Yet, this dataset page shows grant identifier, even though its studyminimeta file uses simple comma separation:

  funding:
    - German Research Foundation (DFG), DFG-SFB 1451 (Project-ID 431549029)
    - German Research Foundation (DFG), Research training group Neural Circuit Analysis (DFG-RTG 1960, grant no. 233886668)

which wouldn't work for me.

Problem 3: Project names are cut short

Superdataset's title is shown as SFB1451 - key mechanisms of mo...

Problem 4: Subdataset are listed by folder names

It would be ideal to list them by project titles, but I guess there's little I can do other than find a clever way to supply metadata -- the superdataset, after all, is rendered from its own metadata only. Wontfix? Or is there a simple trick?

Questions

Question 1: Does configuration affect display, or `catalog add`?

At first glance it seems to me that changing configuration option for property_source doesn't change the display of the catalog, unless I repeat catalog add for a given metadata. Which would make sense, as the catalog is static, right?

Question 2: What is the meaning of the `property_source` config option?

It seems to me that it is the following, although I'm not 100% sure:

A single entry: preferred source -- if the source is present, it would be used exclusively; if not then other sources will be used (but is merge the default then?)
A list of entries: alternatives that can be toggled if the field allows (works e.g. for description, but not authors).
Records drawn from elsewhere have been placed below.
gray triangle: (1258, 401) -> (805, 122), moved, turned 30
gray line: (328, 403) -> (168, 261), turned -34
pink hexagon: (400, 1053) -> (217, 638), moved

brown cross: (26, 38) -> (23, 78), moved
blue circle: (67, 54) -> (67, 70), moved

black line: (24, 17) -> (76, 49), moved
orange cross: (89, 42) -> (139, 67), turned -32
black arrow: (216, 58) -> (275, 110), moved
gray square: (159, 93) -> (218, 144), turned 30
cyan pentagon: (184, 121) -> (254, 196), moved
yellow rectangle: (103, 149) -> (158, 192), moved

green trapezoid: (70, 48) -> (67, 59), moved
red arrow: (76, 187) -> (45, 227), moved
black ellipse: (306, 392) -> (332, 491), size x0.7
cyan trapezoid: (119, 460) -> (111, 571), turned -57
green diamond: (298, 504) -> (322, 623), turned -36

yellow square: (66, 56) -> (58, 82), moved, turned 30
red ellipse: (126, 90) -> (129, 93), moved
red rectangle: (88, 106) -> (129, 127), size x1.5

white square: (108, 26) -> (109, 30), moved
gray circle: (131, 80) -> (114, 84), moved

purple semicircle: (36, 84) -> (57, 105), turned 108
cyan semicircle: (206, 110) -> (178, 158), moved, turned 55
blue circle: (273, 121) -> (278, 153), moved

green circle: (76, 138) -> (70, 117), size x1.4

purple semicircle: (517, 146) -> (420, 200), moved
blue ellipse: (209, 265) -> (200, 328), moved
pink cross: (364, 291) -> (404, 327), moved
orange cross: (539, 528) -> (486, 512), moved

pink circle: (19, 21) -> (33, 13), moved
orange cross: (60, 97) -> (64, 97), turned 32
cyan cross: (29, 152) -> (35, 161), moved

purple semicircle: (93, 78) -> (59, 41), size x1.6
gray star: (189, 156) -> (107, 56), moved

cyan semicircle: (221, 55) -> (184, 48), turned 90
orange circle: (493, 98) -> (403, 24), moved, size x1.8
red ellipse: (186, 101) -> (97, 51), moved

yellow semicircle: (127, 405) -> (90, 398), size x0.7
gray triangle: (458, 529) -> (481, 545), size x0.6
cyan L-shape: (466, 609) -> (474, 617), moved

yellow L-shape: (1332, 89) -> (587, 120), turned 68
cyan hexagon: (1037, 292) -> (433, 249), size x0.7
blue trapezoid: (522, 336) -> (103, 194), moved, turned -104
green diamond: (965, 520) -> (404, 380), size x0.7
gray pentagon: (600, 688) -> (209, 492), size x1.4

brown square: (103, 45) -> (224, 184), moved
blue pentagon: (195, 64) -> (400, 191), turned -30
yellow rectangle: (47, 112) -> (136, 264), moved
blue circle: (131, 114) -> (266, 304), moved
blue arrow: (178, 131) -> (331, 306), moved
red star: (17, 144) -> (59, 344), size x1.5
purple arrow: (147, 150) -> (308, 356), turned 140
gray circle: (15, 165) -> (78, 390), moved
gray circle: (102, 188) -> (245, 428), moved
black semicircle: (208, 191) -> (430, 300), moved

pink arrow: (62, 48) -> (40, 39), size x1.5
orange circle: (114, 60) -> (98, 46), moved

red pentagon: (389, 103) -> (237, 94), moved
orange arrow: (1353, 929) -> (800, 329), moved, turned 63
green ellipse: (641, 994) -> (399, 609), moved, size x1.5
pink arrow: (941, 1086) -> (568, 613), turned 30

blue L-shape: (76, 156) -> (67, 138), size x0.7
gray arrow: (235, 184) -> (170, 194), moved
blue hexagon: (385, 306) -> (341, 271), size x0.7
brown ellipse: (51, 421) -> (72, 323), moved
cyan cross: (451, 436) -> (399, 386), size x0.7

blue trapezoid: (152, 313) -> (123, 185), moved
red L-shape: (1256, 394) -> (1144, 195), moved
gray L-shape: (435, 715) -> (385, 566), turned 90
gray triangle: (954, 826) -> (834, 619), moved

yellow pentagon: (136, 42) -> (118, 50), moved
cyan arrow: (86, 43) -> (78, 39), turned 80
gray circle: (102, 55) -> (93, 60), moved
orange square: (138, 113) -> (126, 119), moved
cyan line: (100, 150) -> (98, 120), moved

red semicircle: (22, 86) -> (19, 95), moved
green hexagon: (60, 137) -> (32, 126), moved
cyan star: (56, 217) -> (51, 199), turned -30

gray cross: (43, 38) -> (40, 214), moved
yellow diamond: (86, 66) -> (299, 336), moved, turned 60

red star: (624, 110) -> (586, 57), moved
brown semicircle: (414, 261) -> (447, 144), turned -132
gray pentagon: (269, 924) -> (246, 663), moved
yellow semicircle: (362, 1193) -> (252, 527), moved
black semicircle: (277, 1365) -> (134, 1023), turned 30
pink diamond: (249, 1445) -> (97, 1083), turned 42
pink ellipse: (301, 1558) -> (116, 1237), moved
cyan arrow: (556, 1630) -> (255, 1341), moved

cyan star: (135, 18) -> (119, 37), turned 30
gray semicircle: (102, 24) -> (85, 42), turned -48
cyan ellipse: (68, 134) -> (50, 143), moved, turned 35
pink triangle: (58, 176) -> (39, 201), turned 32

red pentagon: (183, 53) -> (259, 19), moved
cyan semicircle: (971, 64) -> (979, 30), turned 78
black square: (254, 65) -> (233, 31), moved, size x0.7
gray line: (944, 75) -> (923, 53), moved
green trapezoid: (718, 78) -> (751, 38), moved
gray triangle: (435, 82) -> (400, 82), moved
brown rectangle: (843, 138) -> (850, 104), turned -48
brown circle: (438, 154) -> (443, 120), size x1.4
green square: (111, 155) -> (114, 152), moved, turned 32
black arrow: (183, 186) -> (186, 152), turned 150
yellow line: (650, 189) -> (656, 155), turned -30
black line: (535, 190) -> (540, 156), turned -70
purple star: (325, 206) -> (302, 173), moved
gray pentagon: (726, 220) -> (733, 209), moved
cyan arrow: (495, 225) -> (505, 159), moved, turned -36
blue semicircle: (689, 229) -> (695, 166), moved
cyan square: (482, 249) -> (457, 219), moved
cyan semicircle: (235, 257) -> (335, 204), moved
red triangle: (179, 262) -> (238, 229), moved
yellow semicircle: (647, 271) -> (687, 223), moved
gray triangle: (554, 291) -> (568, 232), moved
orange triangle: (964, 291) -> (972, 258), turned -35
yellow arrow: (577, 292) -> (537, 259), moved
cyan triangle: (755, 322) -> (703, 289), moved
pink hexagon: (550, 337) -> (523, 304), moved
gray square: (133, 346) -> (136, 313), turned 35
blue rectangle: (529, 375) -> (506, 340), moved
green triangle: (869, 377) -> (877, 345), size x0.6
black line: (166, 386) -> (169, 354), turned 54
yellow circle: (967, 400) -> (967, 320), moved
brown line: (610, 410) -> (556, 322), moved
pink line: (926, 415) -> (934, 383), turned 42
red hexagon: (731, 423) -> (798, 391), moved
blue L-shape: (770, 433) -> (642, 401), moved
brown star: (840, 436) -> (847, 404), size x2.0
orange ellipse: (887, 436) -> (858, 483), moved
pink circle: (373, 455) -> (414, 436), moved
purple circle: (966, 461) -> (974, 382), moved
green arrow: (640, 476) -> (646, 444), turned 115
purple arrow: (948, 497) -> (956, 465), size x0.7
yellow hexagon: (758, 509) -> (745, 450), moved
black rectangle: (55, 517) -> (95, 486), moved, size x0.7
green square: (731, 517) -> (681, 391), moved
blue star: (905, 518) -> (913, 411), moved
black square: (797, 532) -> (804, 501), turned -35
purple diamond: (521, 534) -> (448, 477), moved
This is not an order of preferences, right?
merge -- self-explanatory

Question 3: How to update metadata entries

If I want to update (overwrite) an entry for a given dataset version and id (not a common situation in mature workflows, but let's say I fixed a bug in a translator) --- can I run datalad catalog add -c -m again, or should I delete metadata files first?

jsheunis commented 1 year ago

Thanks for going through this effort!

Some comments/answers/questions (I've added a TODO wherever I think there's something that requires a new/separate issue, feel free to add more):

Problem 1 (solved): I am listed as the superdataset author, but want to keep myself out of it

...Solved by changing the source of author information from merge to metalad_studyminimeta in the config. This doesn't seem to affect datasets without studyminimeta files, which is good.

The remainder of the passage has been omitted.